The book seems to be a bit bipolar in terms of its intended audience. Obviously Dawkins wants to write for his usual fan base/ the generally curious and somewhat scientifically literate public. But another major aim of the book is to try and educate creationists. So it ends up switching back and forth between explaining the simplest of things (common sense stuff for anyone who's ever taken grade 9 or 10 science) and assuming you know them already. The end result is that the text patronizes even the layman reader while alienating the scientifically illiterate creationist who will not be able to grasp the concepts completely.

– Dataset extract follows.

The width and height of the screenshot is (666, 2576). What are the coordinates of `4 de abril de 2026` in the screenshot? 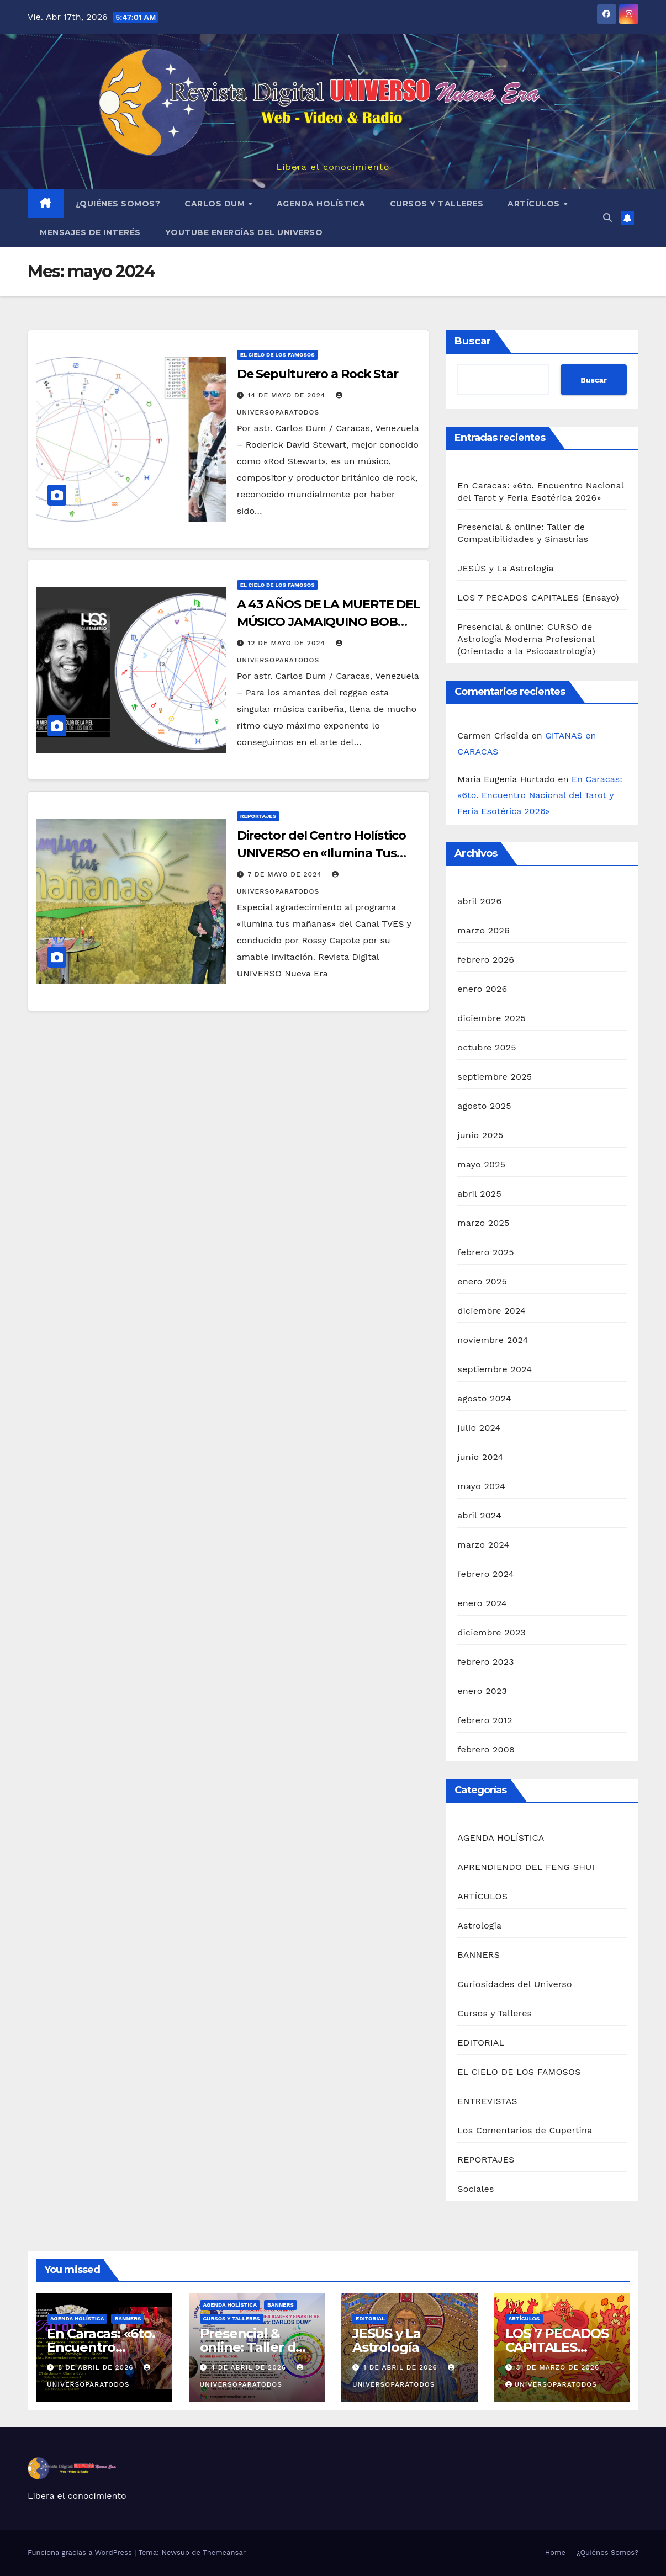 It's located at (249, 2367).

Now, there are a few things I take issue with in terms of how he explains certain evolutionary concepts, but these are mostly nitty gritty details that I think could be worded to better convey the information without creating common misconceptions and thus aren't really worth focusing on too much. He doesn't really do evolutionary forces other than natural selection much justice (specifically random genetic drift), but as a friend of mine said: "Just getting the idea of natural selection across to creationists is a challenge; bring out genetic drift and the shit will start to fly. One step at a time, here!"

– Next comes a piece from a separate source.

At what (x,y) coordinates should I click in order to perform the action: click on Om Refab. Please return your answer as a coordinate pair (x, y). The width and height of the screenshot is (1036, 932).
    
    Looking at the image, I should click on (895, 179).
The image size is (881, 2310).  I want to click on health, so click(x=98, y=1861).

I think my major issue with the book pops up in the introduction. After explaining the scientific use of the word "theory" and contrasting it with the colloquial use, Dawkins decides that in order to avoid misconceptions, it would be best to use a different term. So he decides to make up a word. He borrows the mathematical term "theorem" and purposes misspells it "theorum". The "theorum" of evolution. He could just have easily referred to it as the fact of evolution, which is what he actually does for the rest of the book, only mentioning "theorum" once or twice more near the end. The whole thing is an exercise in futility and doesn't really do anything towards his goal of promoting scientific literacy. It just makes him sound silly. Although I suppose that "theorum" does sound better than if he were to purposely misspell "law" as "luw" of evolution.

In spite of all the criticisms I've put forward, it actually is a good summary of evolutionary theory and deserves to be widely read. If we could make textbooks as engaging as this, I suspect that many more people would understand evolution and be less susceptible to creationist misinformation.